Saturday, February 7, 2009

The Knife of Never Letting Go by Patrick Ness

Main character: almost 13-year-old Todd Hewitt
Location: another planet known as New World
Time period: hard to say
Genre: YA Fiction, Science Fiction
Series: Chaos Walking #1

OH. MY. GOD! Seriously, oh my god. Omigod omigod omigod omigod omigod.

I'm having a hard time organizing any coherent thought about this book right now, because I think my brain has exploded. Oh. My. God.

(Takes a deep breath. okay.) Here are the facts as Todd Hewitt knows them and tells them to us. He is the youngest person in Prentisstown. When he is 13 years old he will become a man--that's just one month a way. (BTW, there are 13 months to a year on this world.) Prentisstown is a dying colony on New World. It is dying because there are no women and therefore no chance of repopulating. The colonists left Old World (which was overcrowded and decaying) in search of a simpler, better, purer life. They thought they found the perfect place when they landed on New World twenty years ago. But the native population, the Spackles, began a war. They unleashed a virus which killed all the women. The virus also caused all the men to begin broadcasting their thoughts constantly without any way to silence or filter them. This is called Noise and it is ever-present. But just because everyone can hear everyone else's thoughts doesn't mean that they are all truthful and above-board. Men can still lie in their thoughts, or create louder Noise to hide inconvenient thoughts. Oh, and the Noise includes all the thoughts of all the animals too--though their thoughts are not usually very interesting.

Then one day Todd is sent out to the swamp to pick apples with his dog, Manchee. And while he is there, he comes across silence. It's like a hole in the Noise, and it is overwhelming. Then he comes across a girl where no girl--no females--have been for almost as long as he's been alive. For his own safety and the safety of this girl, whom he insticntively wants to protect, he must leave his home and everything he knows behind. And he discovers along the way that everything he knows is untrue.

With every step, with every discovery that what he knows is wrong, Todd's world shatters a bit more. This was an incredible book and I cannot wait for the second part to come out. (According to the author's blog, it should come out in September 2009.)

Hint of a spoiler coming: Many years ago, I got to hear Jim Trelease, author of The Read-Aloud Handbook, tell a story of reading Where the Red Fern Grows to his teenaged son. He made the comment that if you find a book that has a picture of a boy and his dog on the front cover, you will be crying by the end. (Where the Red Fern Grows has two dogs on the cover.) I just want to point out that the cover of The Knife of Never Letting Go has Todd, Viola, and the dog Manchee on the cover, and you will be crying by the end.

Friday, February 6, 2009

Two Miserable Presidents by Steve Sheinkin

Main characters: Abraham Lincoln and Jefferson Davis
Location: United States
Time period: the American Civil War
Genre: J Non-Fiction, History

How has February already started? Where did January go? It just slipped by and I did not get a non-fiction book done--and after I had challenged myself and everything! (At least I started this book in January--does that count?)
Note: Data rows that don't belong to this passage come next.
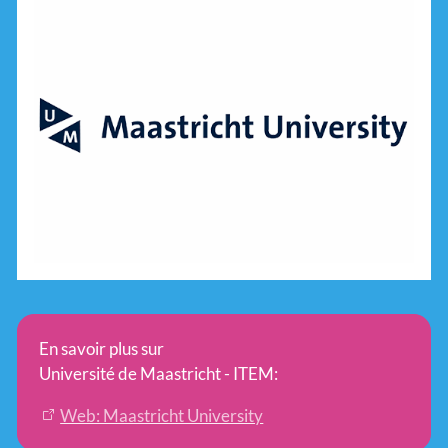
En savoir plus sur
Université de Maastricht - ITEM:
Web: Maastricht University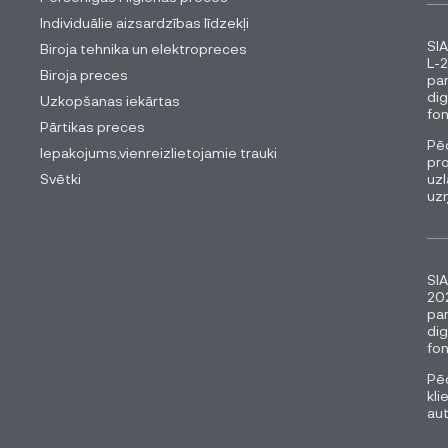
Individuālie aizsardzības līdzekļi
SIA
Biroja tehnika un elektropreces
L-2
Biroja preces
pa
dig
Uzkopšanas iekārtas
fon
Pārtikas preces
Pēc
Iepakojums,vienreizlietojamie trauki
pro
Svētki
uzl
uz
SIA
202
pa
dig
fon
Pēc
kli
au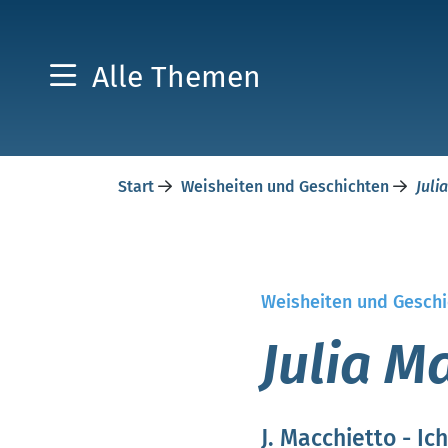
Alle Themen
Start
Weisheiten und Geschichten
Juli
Weisheiten und Geschi
Julia M
J. Macchietto - I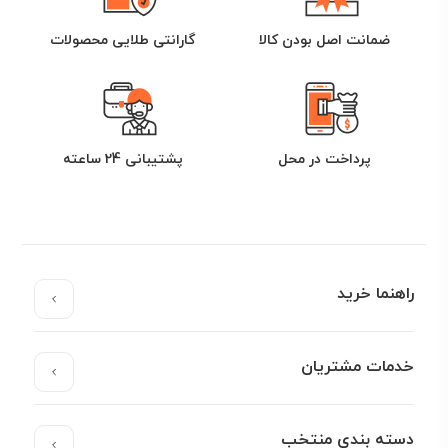
ضمانت اصل بودن کالا
گارانتی طلایی محصولات
پرداخت در محل
پشتیبانی 24 ساعته
راهنما خرید
خدمات مشتریان
دسته بندی منتخب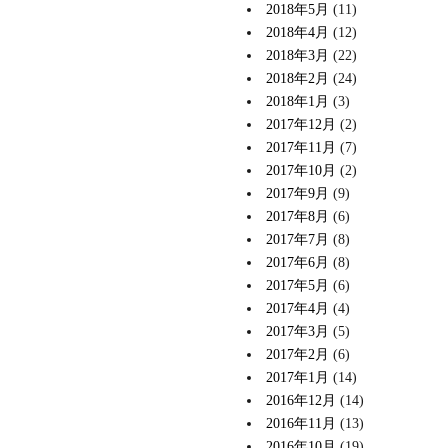
2018年5月
(11)
2018年4月
(12)
2018年3月
(22)
2018年2月
(24)
2018年1月
(3)
2017年12月
(2)
2017年11月
(7)
2017年10月
(2)
2017年9月
(9)
2017年8月
(6)
2017年7月
(8)
2017年6月
(8)
2017年5月
(6)
2017年4月
(4)
2017年3月
(5)
2017年2月
(6)
2017年1月
(14)
2016年12月
(14)
2016年11月
(13)
2016年10月
(19)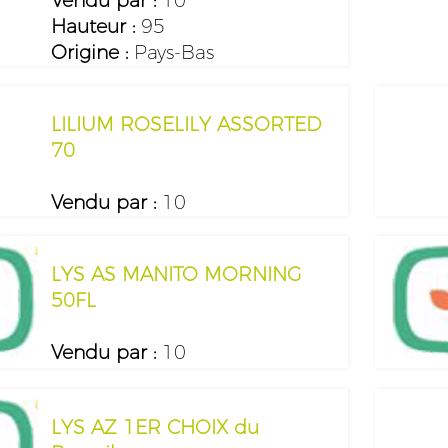
Vendu par :
10
Hauteur :
95
Origine :
Pays-Bas
LILIUM ROSELILY ASSORTED
70
Vendu par :
10
LYS AS MANITO MORNING
50FL
Vendu par :
10
LYS AZ 1ER CHOIX du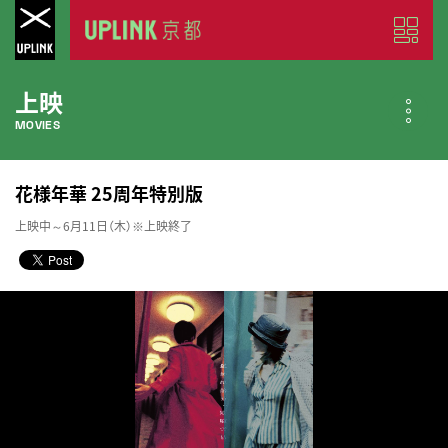
上映
MOVIES
公開中の作品
花様年華 25周年特別版
NOW PLAYING
上映中～6月11日（木）※上映終了
近日公開の作品
COMING SOON
今月のスケジュール
MONTHLY SCHEDULE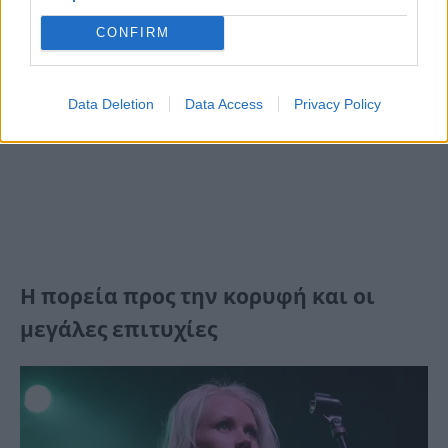
CONFIRM
Data Deletion
Data Access
Privacy Policy
Η πορεία προς την κορυφή και οι
μεγάλες επιτυχίες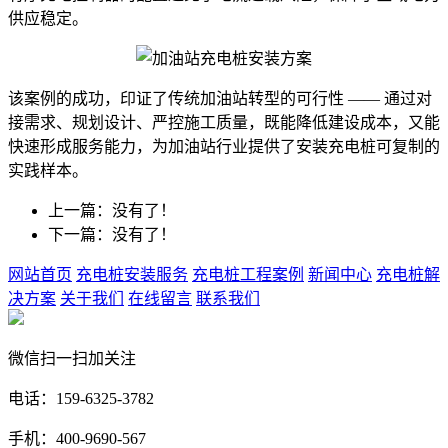
供应稳定。
该案例的成功，印证了传统加油站转型的可行性 —— 通过对
接需求、规划设计、严控施工质量，既能降低建设成本，又能
快速形成服务能力，为加油站行业提供了安装充电桩可复制的
实践样本。
上一篇：没有了！
下一篇：没有了！
网站首页
充电桩安装服务
充电桩工程案例
新闻中心
充电桩解
决方案
关于我们
在线留言
联系我们
微信扫一扫加关注
电话：159-6325-3782
手机：400-9690-567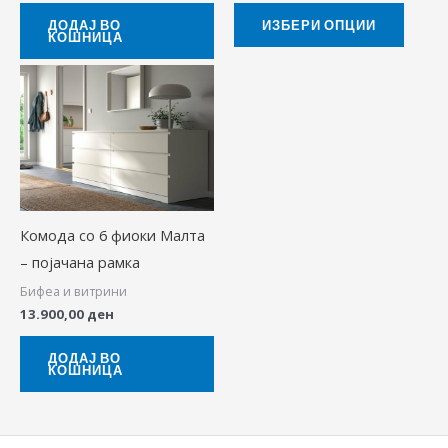
on
ДОДАЈ ВО
ИЗБЕРИ ОПЦИИ
КОШНИЦА
the
produ
page
Комода со 6 фиоки Малта
– појачана рамка
Бифеа и витрини
13.900,00
ден
ДОДАЈ ВО
КОШНИЦА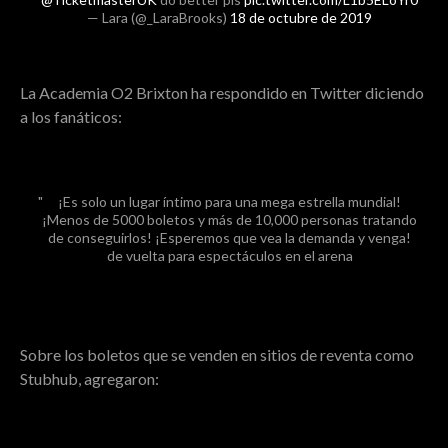
— Lara (@_LaraBrooks)
18 de octubre de 2019
La Academia O2 Brixton ha respondido en Twitter diciendo
a los fanáticos:
¡Es solo un lugar íntimo para una mega estrella mundial!
¡Menos de 5000 boletos y más de 10,000 personas tratando
de conseguirlos! ¡Esperemos que vea la demanda y venga!
de vuelta para espectáculos en el arena
Sobre los boletos que se venden en sitios de reventa como
Stubhub, agregaron: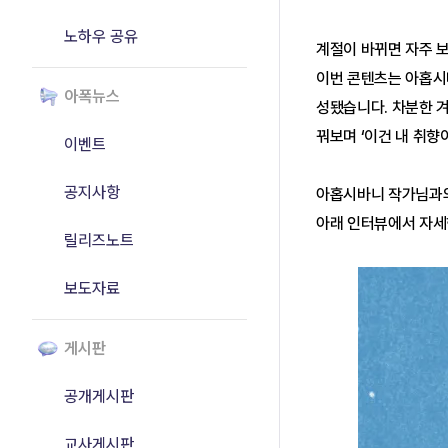
노하우 공유
계절이 바뀌면 자주 
이번 콘텐츠는 아홉시
아폭뉴스
성됐습니다. 차분한 
꿔보며 ‘이건 내 취향
이벤트
공지사항
아홉시바니 작가님과의
아래 인터뷰에서 자세
릴리즈노트
보도자료
게시판
공개게시판
교사게시판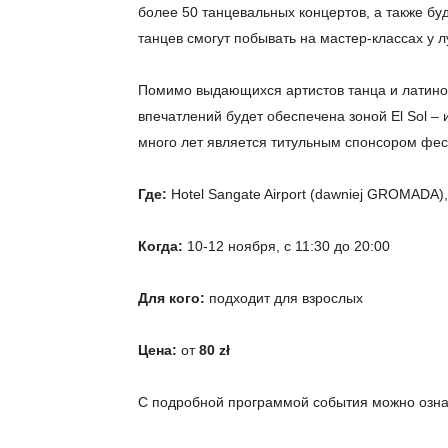
более 50 танцевальных концертов, а также бу
танцев смогут побывать на мастер-классах у 
Помимо выдающихся артистов танца и латино
впечатлений будет обеспечена зоной El Sol –
много лет является титульным спонсором фес
Где
:
Hotel Sangate Airport (dawniej GROMADA), 
Когда:
10-12 ноября, с 11:30 до 20:00
Для кого:
подходит для взрослых
Цена:
от
80
z
ł
С подробной программой события можно озн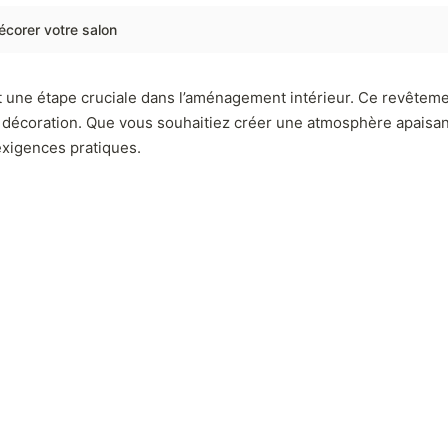
écorer votre salon
t une étape cruciale dans l’aménagement intérieur. Ce revêteme
e décoration. Que vous souhaitiez créer une atmosphère apaisan
exigences pratiques.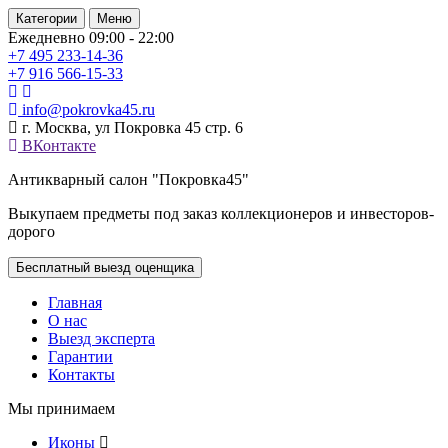
Категории
Меню
Ежедневно 09:00 - 22:00
+7 495
233-14-36
+7 916
566-15-33
info@pokrovka45.ru
г. Москва, ул Покровка 45 стр. 6
ВКонтакте
Антикварный салон "Покровка45"
Выкупаем предметы под заказ коллекционеров и инвесторов-
дорого
Бесплатный выезд оценщика
Главная
О нас
Выезд эксперта
Гарантии
Контакты
Мы принимаем
Иконы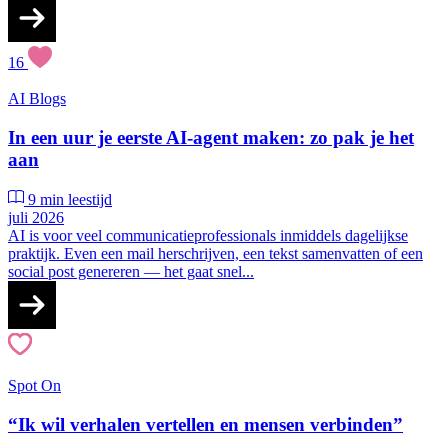
16
AI
Blogs
In een uur je eerste AI-agent maken: zo pak je het
aan
9 min leestijd
juli 2026
AI is voor veel communicatieprofessionals inmiddels dagelijkse
praktijk. Even een mail herschrijven, een tekst samenvatten of een
social post genereren — het gaat snel...
Spot On
“Ik wil verhalen vertellen en mensen verbinden”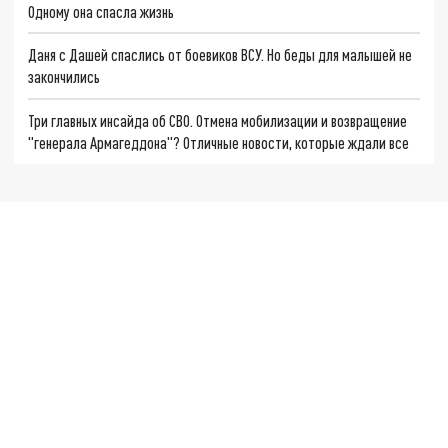
Одному она спасла жизнь
Даня с Дашей спаслись от боевиков ВСУ. Но беды для малышей не
закончились
Три главных инсайда об СВО. Отмена мобилизации и возвращение
"генерала Армагеддона"? Отличные новости, которые ждали все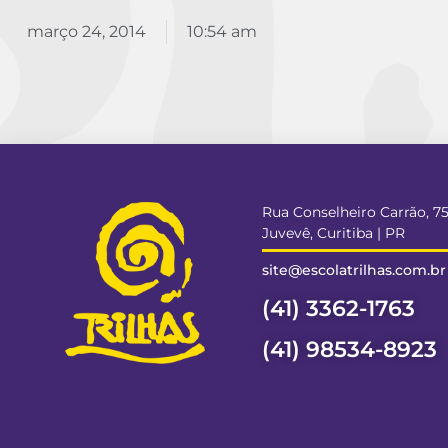
março 24, 2014
10:54 am
Rua Conselheiro Carrão, 7
Juvevê, Curitiba | PR
site@escolatrilhas.com.br
(41) 3362-1763
(41) 98534-8923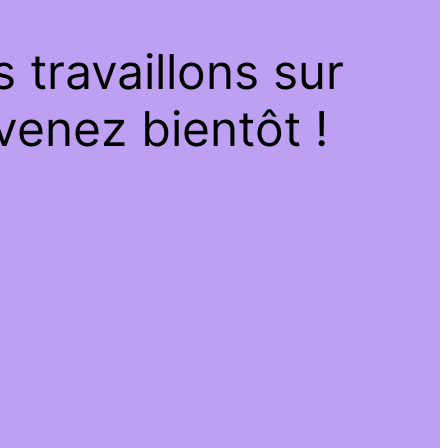
travaillons sur
venez bientôt !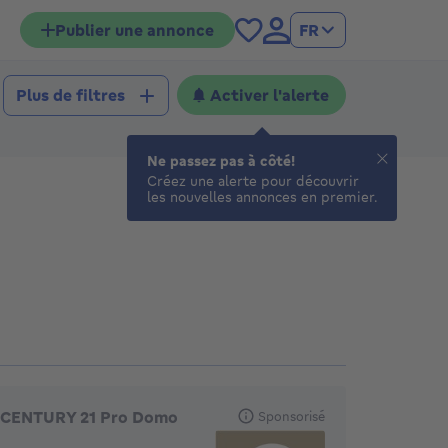
Publier une annonce
FR
Activer l'alerte
Plus de filtres
Ne passez pas à côté!
Créez une alerte pour découvrir
les nouvelles annonces en premier.
gences en vedette
CENTURY 21 Pro Domo
Sponsorisé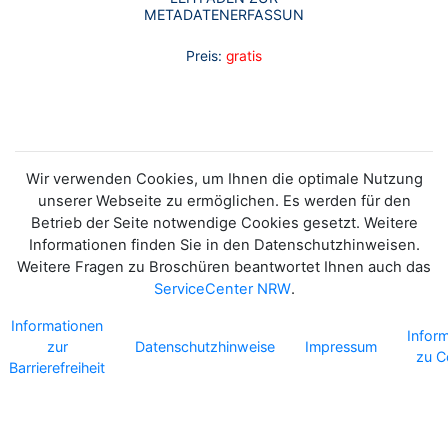
METADATENERFASSUNG
Preis:
gratis
Wir verwenden Cookies, um Ihnen die optimale Nutzung
unserer Webseite zu ermöglichen. Es werden für den
Betrieb der Seite notwendige Cookies gesetzt. Weitere
Informationen finden Sie in den Datenschutzhinweisen.
Weitere Fragen zu Broschüren beantwortet Ihnen auch das
ServiceCenter NRW
.
Informationen
Infor
zur
Datenschutzhinweise
Impressum
zu C
Barrierefreiheit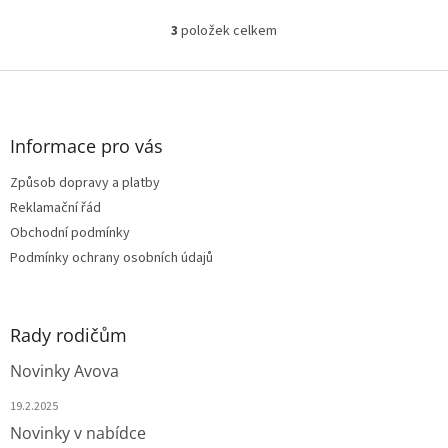
3
položek celkem
O
v
l
Z
á
á
d
p
a
a
Informace pro vás
c
t
í
Způsob dopravy a platby
í
p
Reklamační řád
r
v
Obchodní podmínky
k
Podmínky ochrany osobních údajů
y
v
ý
p
Rady rodičům
i
s
Novinky Avova
u
19.2.2025
Novinky v nabídce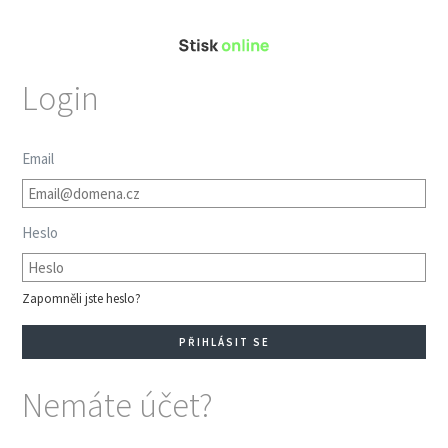
Login
Email
Heslo
Zapomněli jste heslo?
Nemáte účet?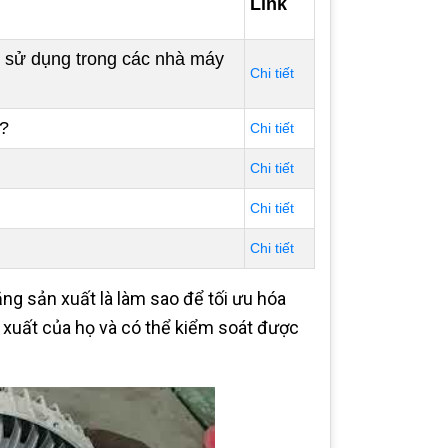
Link
c sử dụng trong các nhà máy
Chi tiết
 ?
Chi tiết
Chi tiết
Chi tiết
Chi tiết
g sản xuất là làm sao để tối ưu hóa
n xuất của họ và có thể kiểm soát được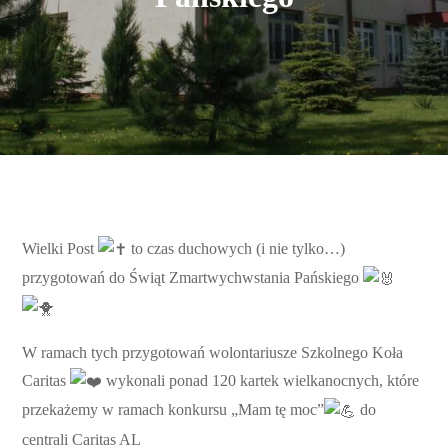
Wielki Post
to czas duchowych (i nie tylko…)
przygotowań do Świąt Zmartwychwstania Pańskiego
W ramach tych przygotowań wolontariusze Szkolnego Koła
Caritas
wykonali ponad 120 kartek wielkanocnych, które
przekażemy w ramach konkursu „Mam tę moc”
do
centrali Caritas AL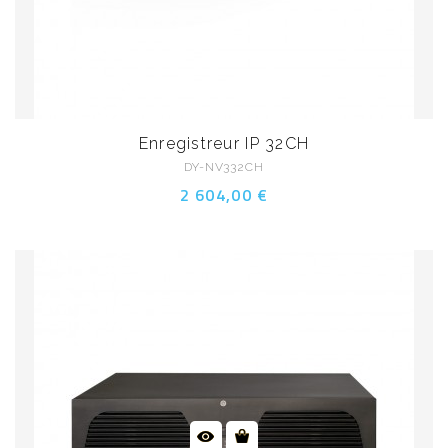
Enregistreur IP 32CH
DY-NV332CH
2 604,00 €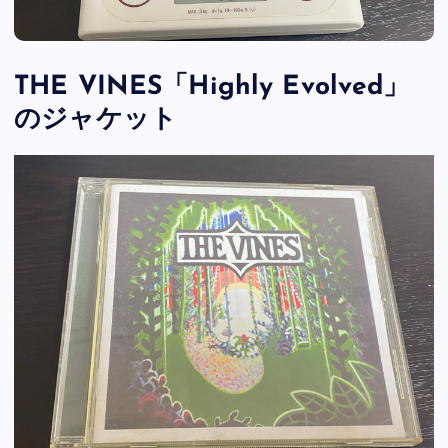
THE VINES「Highly Evolved」
のジャケット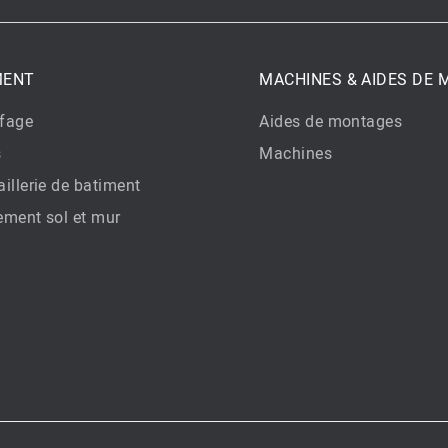
MENT
MACHINES & AIDES DE
fage
Aides de montages
s
Machines
illerie de batiment
ement sol et mur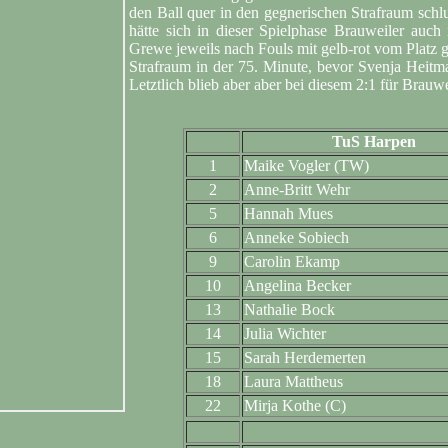
den Ball quer in den gegnerischen Strafraum schlug
hätte sich in dieser Spielphase Brauweiler au
Grewe jeweils nach Fouls mit gelb-rot vom Platz 
Strafraum in der 75. Minute, bevor Svenja Heitm
Letztlich blieb aber aber bei diesem 2:1 für Brauw
TuS Harpen
1
Maike Vogler (TW)
2
Anne-Britt Wehr
5
Hannah Mues
6
Anneke Sobiech
9
Carolin Ekamp
10
Angelina Becker
13
Nathalie Bock
14
Julia Wichter
15
Sarah Herdemerten
18
Laura Mattheus
22
Mirja Kothe (C)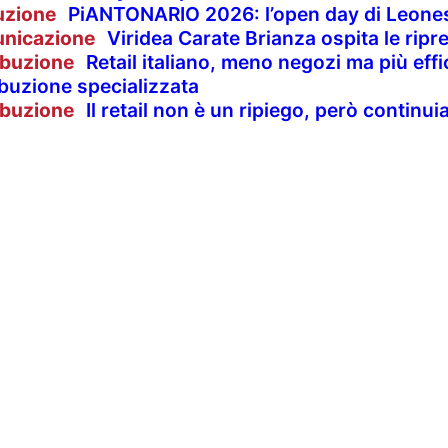
uzione
PiANTONARIO 2026: l’open day di Leones
nicazione
Viridea Carate Brianza ospita le rip
ibuzione
Retail italiano, meno negozi ma più effi
ibuzione specializzata
ibuzione
Il retail non è un ripiego, però contin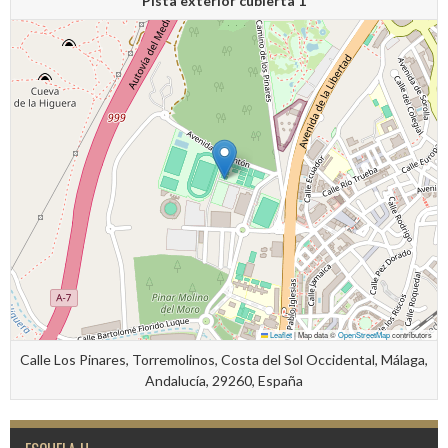
Pista exterior cubierta 1
Leaflet
|
Map data ©
OpenStreetMap
contributors
Calle Los Pinares, Torremolinos, Costa del Sol Occidental, Málaga,
Andalucía, 29260, España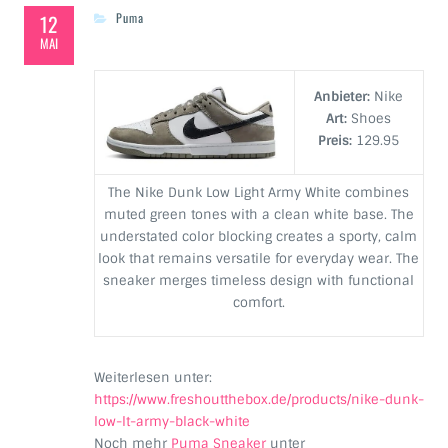
12
Puma
MAI
Anbieter:
Nike
Art:
Shoes
Preis:
129.95
The Nike Dunk Low Light Army White combines
muted green tones with a clean white base. The
understated color blocking creates a sporty, calm
look that remains versatile for everyday wear. The
sneaker merges timeless design with functional
comfort.
Weiterlesen unter:
https://www.freshoutthebox.de/products/nike-dunk-
low-lt-army-black-white
Noch mehr
Puma Sneaker
unter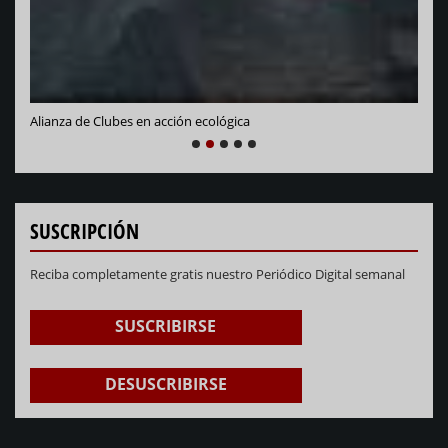
Alianza de Clubes en acción ecológica
NEXT
PREVIOUS
1
2
3
4
5
SUSCRIPCIÓN
Reciba completamente gratis nuestro Periódico Digital semanal
SUSCRIBIRSE
DESUSCRIBIRSE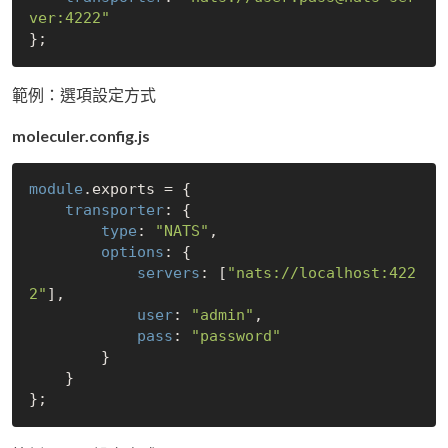
ver:4222"
範例：選項設定方式
moleculer.config.js
module
.exports = {

transporter
: {

type
: 
"NATS"
,

options
: {

servers
: [
"nats://localhost:422
2"
],

user
: 
"admin"
,

pass
: 
"password"
        }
In a forward to this book, the author explains that he once wrote textbooks and he knows why they are so boring--they leave all the good stuff out! As far as quotes go, they avoid any "that are at all funny, amazing, surprising, disgusting, confusing, stupid, mean, or anything else interesting." So in this book, he puts in all the stuff that textbooks leave out.

The two miserable presidents of the title are, of course, Abraham Lincoln and Jefferson Davis, but the book includes many more people than just those two. It is a very readable overview of the Civil War, told in short segments which focus as much on the people on the home front as it does on the soldiers and battles.

There are so many books on the Civil War and--with the Lincoln bicentennial coming up--on Abraham Lincoln that you'd almost imagine that there's nothing new to say. Yet there were incidents in this book that I had not come across before. My favorite was the story John Burns, a seventy-one-year-old War of 1812 veteran who lived in Gettysburg and, when the battle started, went out with his old gun and joined up with the Seventh Wisconsin. Wounded three times, he survived the battle and met with Abraham Lincoln when he came to deliver the Gettysburg Address.